Transferring out to a personal, stakeholder or non LGPS occupational scheme
If you leave the scheme before your Normal Pension Age (NPA) and you are entitled to deferred benefits you may transfer the cash equivalent of your pension benefits into a new employer's scheme, if they are willing and able to accept it, into a personal or stakeholder pension scheme, or into a 'buy-out' insurance policy.
The method of valuing the cash equivalent of your pension rights complies with the requirements of the Pension Schemes Act 1993 and any value quoted is guaranteed for three months.
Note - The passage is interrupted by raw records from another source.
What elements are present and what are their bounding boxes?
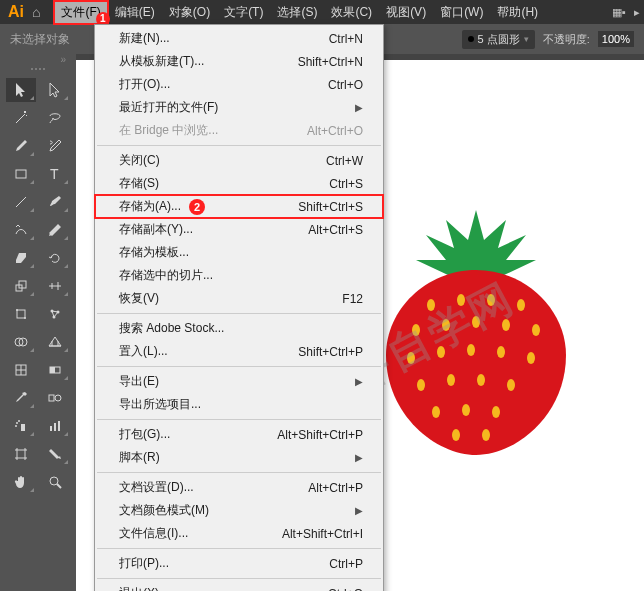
- tool-eyedropper[interactable]: [6, 386, 36, 410]
- menu-item-o[interactable]: 打开(O)...Ctrl+O: [95, 73, 383, 96]
- tool-perspective[interactable]: [40, 330, 70, 354]
- selection-status: 未选择对象: [10, 31, 70, 48]
- svg-point-18: [432, 406, 440, 418]
- menu-item-[interactable]: 存储选中的切片...: [95, 264, 383, 287]
- menu-shortcut: Alt+Ctrl+O: [307, 124, 363, 138]
- menu-item-label: 存储(S): [119, 175, 159, 192]
- tool-puppet[interactable]: [40, 302, 70, 326]
- menu-item-adobestock[interactable]: 搜索 Adobe Stock...: [95, 317, 383, 340]
- svg-point-6: [472, 316, 480, 328]
- menu-item-a[interactable]: 存储为(A)...2Shift+Ctrl+S: [95, 195, 383, 218]
- menu-window[interactable]: 窗口(W): [433, 1, 490, 24]
- menu-item-x[interactable]: 退出(X)Ctrl+Q: [95, 582, 383, 591]
- menu-item-bridge: 在 Bridge 中浏览...Alt+Ctrl+O: [95, 119, 383, 142]
- tool-pencil[interactable]: [40, 218, 70, 242]
- tool-line[interactable]: [6, 190, 36, 214]
- menu-item-p[interactable]: 打印(P)...Ctrl+P: [95, 552, 383, 575]
- tool-symbol-spray[interactable]: [6, 414, 36, 438]
- submenu-arrow-icon: ▶: [355, 376, 363, 387]
- menu-item-[interactable]: 导出所选项目...: [95, 393, 383, 416]
- tool-lasso[interactable]: [40, 106, 70, 130]
- tool-selection[interactable]: [6, 78, 36, 102]
- tool-shapebuilder[interactable]: [6, 330, 36, 354]
- menu-item-y[interactable]: 存储副本(Y)...Alt+Ctrl+S: [95, 218, 383, 241]
- home-icon[interactable]: ⌂: [32, 4, 40, 20]
- menu-item-v[interactable]: 恢复(V)F12: [95, 287, 383, 310]
- arrange-icon[interactable]: ▸: [634, 6, 640, 19]
- tool-rotate[interactable]: [40, 246, 70, 270]
- svg-point-22: [482, 429, 490, 441]
- tool-artboard[interactable]: [6, 442, 36, 466]
- menu-item-d[interactable]: 文档设置(D)...Alt+Ctrl+P: [95, 476, 383, 499]
- tool-mesh[interactable]: [6, 358, 36, 382]
- menu-file-label: 文件(F): [61, 5, 100, 19]
- tool-curvature[interactable]: [40, 134, 70, 158]
- menu-item-m[interactable]: 文档颜色模式(M)▶: [95, 499, 383, 522]
- chevron-down-icon: ▾: [524, 34, 529, 44]
- tool-rectangle[interactable]: [6, 162, 36, 186]
- menu-type[interactable]: 文字(T): [217, 1, 270, 24]
- menu-item-g[interactable]: 打包(G)...Alt+Shift+Ctrl+P: [95, 423, 383, 446]
- menu-select[interactable]: 选择(S): [270, 1, 324, 24]
- tool-eraser[interactable]: [6, 246, 36, 270]
- menu-separator: [97, 366, 381, 367]
- menu-item-label: 文档颜色模式(M): [119, 502, 209, 519]
- tool-scale[interactable]: [6, 274, 36, 298]
- tool-gradient[interactable]: [40, 358, 70, 382]
- tool-wand[interactable]: [6, 106, 36, 130]
- svg-rect-46: [54, 423, 56, 431]
- svg-rect-23: [16, 170, 26, 178]
- menu-edit[interactable]: 编辑(E): [108, 1, 162, 24]
- svg-point-10: [437, 346, 445, 358]
- menu-item-label: 最近打开的文件(F): [119, 99, 218, 116]
- svg-point-15: [447, 374, 455, 386]
- svg-point-17: [507, 379, 515, 391]
- submenu-arrow-icon: ▶: [355, 102, 363, 113]
- toolbox-collapse-icon[interactable]: »: [60, 54, 66, 64]
- stroke-profile-dropdown[interactable]: 5 点圆形 ▾: [462, 30, 535, 49]
- menubar: Ai ⌂ 文件(F) 1 编辑(E) 对象(O) 文字(T) 选择(S) 效果(…: [0, 0, 644, 24]
- tool-slice[interactable]: [40, 442, 70, 466]
- tool-shaper[interactable]: [6, 218, 36, 242]
- tool-free-transform[interactable]: [6, 302, 36, 326]
- svg-point-7: [502, 319, 510, 331]
- svg-point-5: [442, 319, 450, 331]
- menu-items: 文件(F) 1 编辑(E) 对象(O) 文字(T) 选择(S) 效果(C) 视图…: [54, 1, 545, 24]
- tool-pen[interactable]: [6, 134, 36, 158]
- menu-object[interactable]: 对象(O): [162, 1, 217, 24]
- menu-effect[interactable]: 效果(C): [324, 1, 379, 24]
- menu-file[interactable]: 文件(F) 1: [54, 1, 107, 24]
- menu-item-[interactable]: 存储为模板...: [95, 241, 383, 264]
- opacity-value[interactable]: 100%: [598, 31, 634, 47]
- menu-item-label: 在 Bridge 中浏览...: [119, 122, 218, 139]
- artwork-strawberry: [376, 200, 576, 460]
- menu-item-l[interactable]: 置入(L)...Shift+Ctrl+P: [95, 340, 383, 363]
- menu-item-i[interactable]: 文件信息(I)...Alt+Shift+Ctrl+I: [95, 522, 383, 545]
- tool-brush[interactable]: [40, 190, 70, 214]
- menu-item-s[interactable]: 存储(S)Ctrl+S: [95, 172, 383, 195]
- menu-item-label: 文档设置(D)...: [119, 479, 194, 496]
- annotation-badge-2: 2: [189, 199, 205, 215]
- tool-hand[interactable]: [6, 470, 36, 494]
- menu-item-r[interactable]: 脚本(R)▶: [95, 446, 383, 469]
- workspace-icon[interactable]: ▦▪: [612, 6, 626, 19]
- svg-line-25: [16, 197, 26, 207]
- tool-direct-select[interactable]: [40, 78, 70, 102]
- menu-item-e[interactable]: 导出(E)▶: [95, 370, 383, 393]
- menu-view[interactable]: 视图(V): [379, 1, 433, 24]
- menu-item-f[interactable]: 最近打开的文件(F)▶: [95, 96, 383, 119]
- tool-width[interactable]: [40, 274, 70, 298]
- menu-item-t[interactable]: 从模板新建(T)...Shift+Ctrl+N: [95, 50, 383, 73]
- tool-blend[interactable]: [40, 386, 70, 410]
- tool-zoom[interactable]: [40, 470, 70, 494]
- menu-item-label: 导出(E): [119, 373, 159, 390]
- menu-item-c[interactable]: 关闭(C)Ctrl+W: [95, 149, 383, 172]
- menu-item-n[interactable]: 新建(N)...Ctrl+N: [95, 27, 383, 50]
- menu-item-label: 存储为(A)...: [119, 198, 181, 215]
- tool-type[interactable]: T: [40, 162, 70, 186]
- svg-point-8: [532, 324, 540, 336]
- menu-help[interactable]: 帮助(H): [490, 1, 545, 24]
- menu-item-label: 存储为模板...: [119, 244, 189, 261]
- tool-graph[interactable]: [40, 414, 70, 438]
- menu-item-label: 恢复(V): [119, 290, 159, 307]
You should always seek independent financial advice before deciding to transfer your benefits out of the Local Government Pension Scheme (LGPS).
Transferring to an Overseas Pension Scheme
You can transfer your LGPS pension to an overseas pension scheme providing that it meets certain conditions set by HM Revenue and Customs. The receiving overseas pension scheme must appear on the Qualified Recognised Overseas Pension Schemes (QROPS) notification list which is authorised by HMRC and is regularly updated.
Transferring out to another Local Authority
If you return to employment with an employer participating in the LGPS, the pension rights that you have built up in your earlier employment will be added to your new period of membership in the Scheme. However, you can elect, within twelve months of re-joining the scheme (or such longer period as your employer may allow) to keep your former benefits separate.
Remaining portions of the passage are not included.